--- Material provided Enclosed Below ---

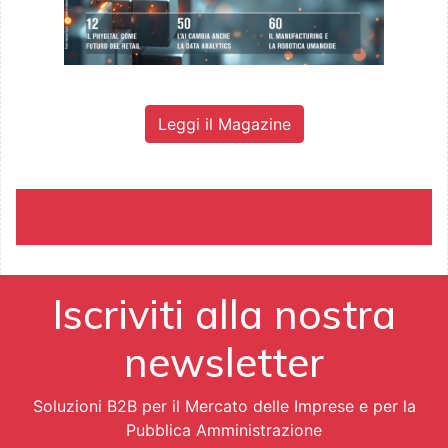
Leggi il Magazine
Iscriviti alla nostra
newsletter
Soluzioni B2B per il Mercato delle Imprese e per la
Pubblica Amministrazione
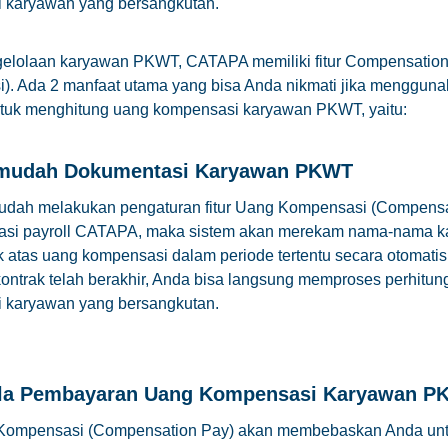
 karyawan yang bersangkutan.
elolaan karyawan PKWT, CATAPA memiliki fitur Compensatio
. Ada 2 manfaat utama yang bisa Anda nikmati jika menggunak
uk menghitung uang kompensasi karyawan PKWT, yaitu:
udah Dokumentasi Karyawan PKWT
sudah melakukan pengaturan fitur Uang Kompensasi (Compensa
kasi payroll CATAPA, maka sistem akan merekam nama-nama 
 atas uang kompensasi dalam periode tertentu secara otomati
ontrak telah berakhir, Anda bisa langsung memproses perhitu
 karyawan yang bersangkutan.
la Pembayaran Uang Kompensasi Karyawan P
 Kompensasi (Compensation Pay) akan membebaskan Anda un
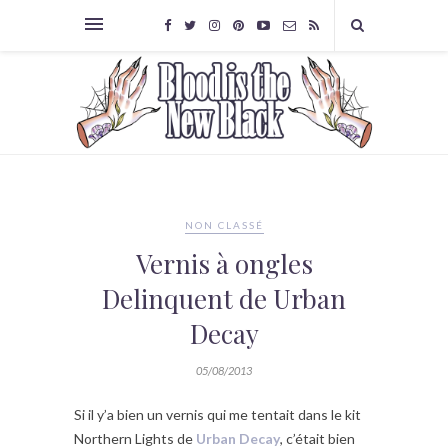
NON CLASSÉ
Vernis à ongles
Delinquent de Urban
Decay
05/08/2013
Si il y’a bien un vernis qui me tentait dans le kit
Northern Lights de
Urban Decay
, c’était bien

--- End of Enclosed Material provided ---
--- Material provided Enclosed Below ---

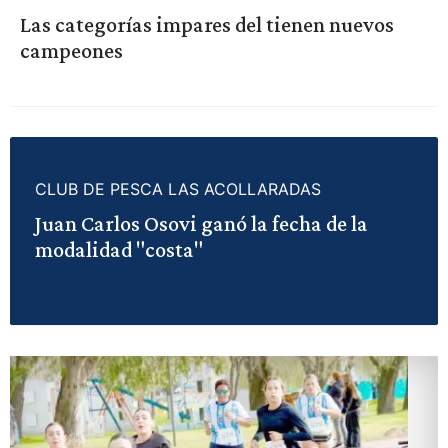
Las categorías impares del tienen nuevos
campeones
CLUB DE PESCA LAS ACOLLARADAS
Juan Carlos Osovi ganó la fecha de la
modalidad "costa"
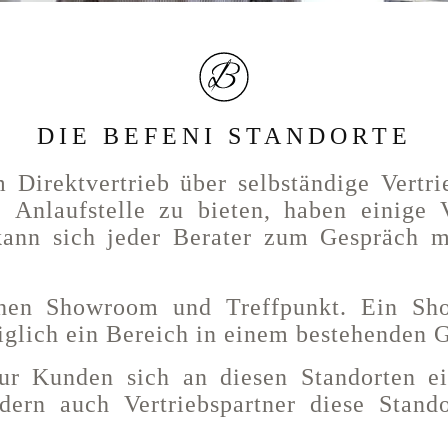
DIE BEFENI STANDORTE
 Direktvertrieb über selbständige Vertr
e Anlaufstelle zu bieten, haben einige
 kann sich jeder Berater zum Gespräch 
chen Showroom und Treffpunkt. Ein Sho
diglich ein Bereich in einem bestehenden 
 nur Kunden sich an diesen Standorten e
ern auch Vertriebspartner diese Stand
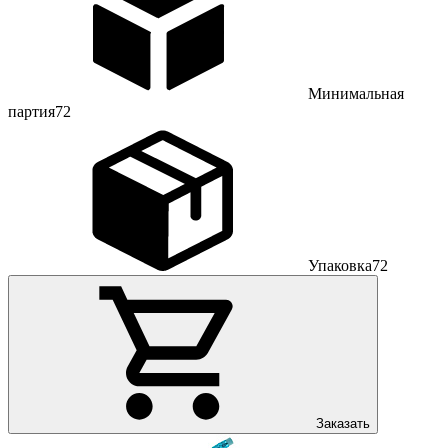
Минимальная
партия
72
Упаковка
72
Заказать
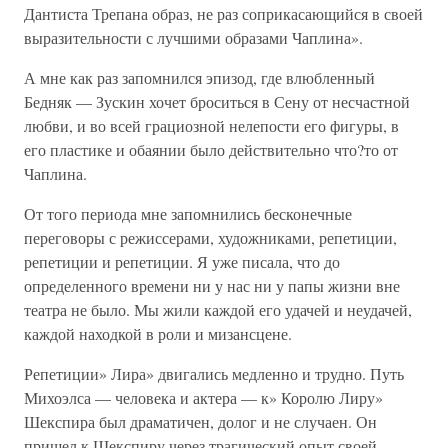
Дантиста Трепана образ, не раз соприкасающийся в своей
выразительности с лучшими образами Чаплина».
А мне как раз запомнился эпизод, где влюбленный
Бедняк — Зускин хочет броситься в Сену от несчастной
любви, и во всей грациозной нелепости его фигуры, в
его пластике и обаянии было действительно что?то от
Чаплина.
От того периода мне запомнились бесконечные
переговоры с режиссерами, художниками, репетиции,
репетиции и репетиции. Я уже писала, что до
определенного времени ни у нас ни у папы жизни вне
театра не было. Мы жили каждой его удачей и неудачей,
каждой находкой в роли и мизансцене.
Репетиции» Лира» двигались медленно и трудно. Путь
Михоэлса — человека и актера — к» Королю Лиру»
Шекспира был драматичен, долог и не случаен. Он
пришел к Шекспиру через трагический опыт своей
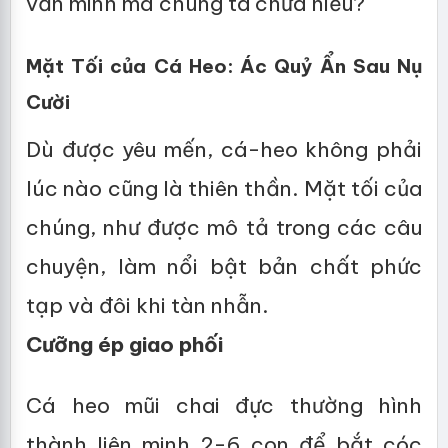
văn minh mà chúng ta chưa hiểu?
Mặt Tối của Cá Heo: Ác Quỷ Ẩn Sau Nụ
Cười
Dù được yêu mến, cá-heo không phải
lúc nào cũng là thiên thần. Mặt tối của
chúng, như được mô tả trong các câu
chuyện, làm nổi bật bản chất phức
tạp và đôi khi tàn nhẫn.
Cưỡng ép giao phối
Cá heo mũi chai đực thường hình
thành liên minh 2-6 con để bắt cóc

--- End of Enclosed Material provided ---
--- Material provided Enclosed Below ---

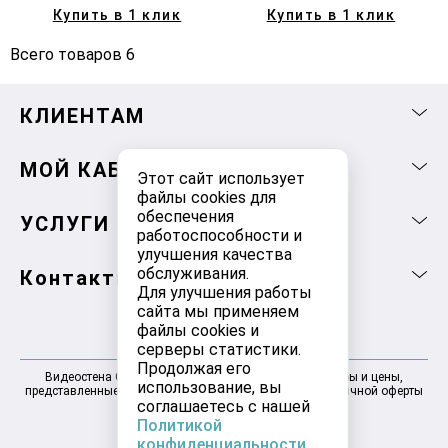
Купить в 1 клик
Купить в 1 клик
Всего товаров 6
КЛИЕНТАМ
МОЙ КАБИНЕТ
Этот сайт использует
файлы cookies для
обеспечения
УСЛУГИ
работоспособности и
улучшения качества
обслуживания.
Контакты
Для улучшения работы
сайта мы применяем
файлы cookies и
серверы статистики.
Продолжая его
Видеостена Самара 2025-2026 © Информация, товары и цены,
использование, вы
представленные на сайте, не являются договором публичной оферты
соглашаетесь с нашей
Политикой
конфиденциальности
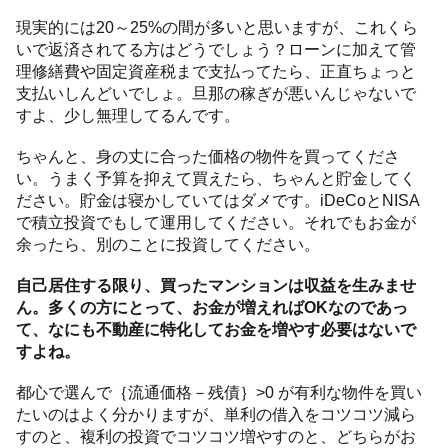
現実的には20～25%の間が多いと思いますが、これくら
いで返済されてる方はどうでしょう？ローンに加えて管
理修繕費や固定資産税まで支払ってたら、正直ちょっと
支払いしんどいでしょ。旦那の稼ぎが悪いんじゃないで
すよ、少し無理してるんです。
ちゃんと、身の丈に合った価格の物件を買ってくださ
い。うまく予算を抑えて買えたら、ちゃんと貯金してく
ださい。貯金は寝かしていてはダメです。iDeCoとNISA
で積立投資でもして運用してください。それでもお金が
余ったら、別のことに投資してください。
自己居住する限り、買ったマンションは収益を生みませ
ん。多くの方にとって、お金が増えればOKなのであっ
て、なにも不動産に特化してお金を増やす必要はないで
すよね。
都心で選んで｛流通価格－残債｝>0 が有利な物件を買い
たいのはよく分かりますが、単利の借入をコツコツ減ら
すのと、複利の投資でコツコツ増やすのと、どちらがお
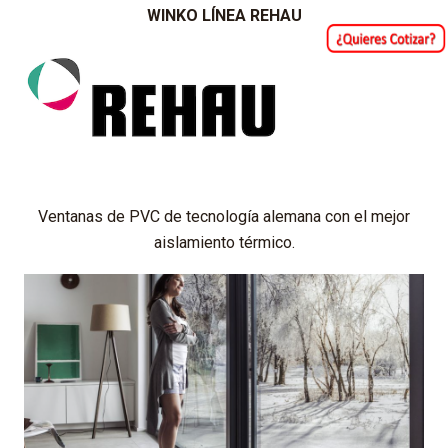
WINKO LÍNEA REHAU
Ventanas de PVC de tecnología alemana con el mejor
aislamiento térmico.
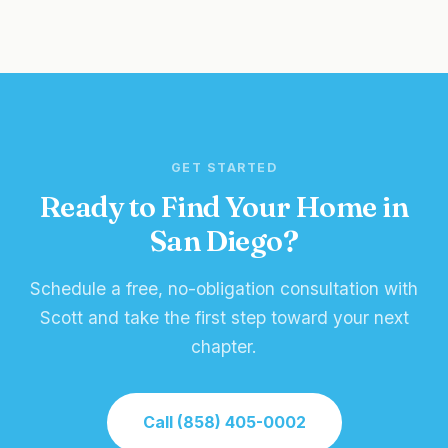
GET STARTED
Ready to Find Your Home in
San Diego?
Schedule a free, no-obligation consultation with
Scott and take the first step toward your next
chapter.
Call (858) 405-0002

--- End of Enclosed Material provided ---

Word for word, repeat the lines above from the one with "Leggi il Magazine" through the one with "uk menghitung uang", and nothing beyond them. Omit the pictures.

Leggi il Magazine
Iscriviti alla nostra
newsletter
Soluzioni B2B per il Mercato delle Imprese e per la
Pubblica Amministrazione
 karyawan yang bersangkutan.
elolaan karyawan PKWT, CATAPA memiliki fitur Compensatio
. Ada 2 manfaat utama yang bisa Anda nikmati jika menggunak
uk menghitung uang kompensasi karyawan PKWT, yaitu:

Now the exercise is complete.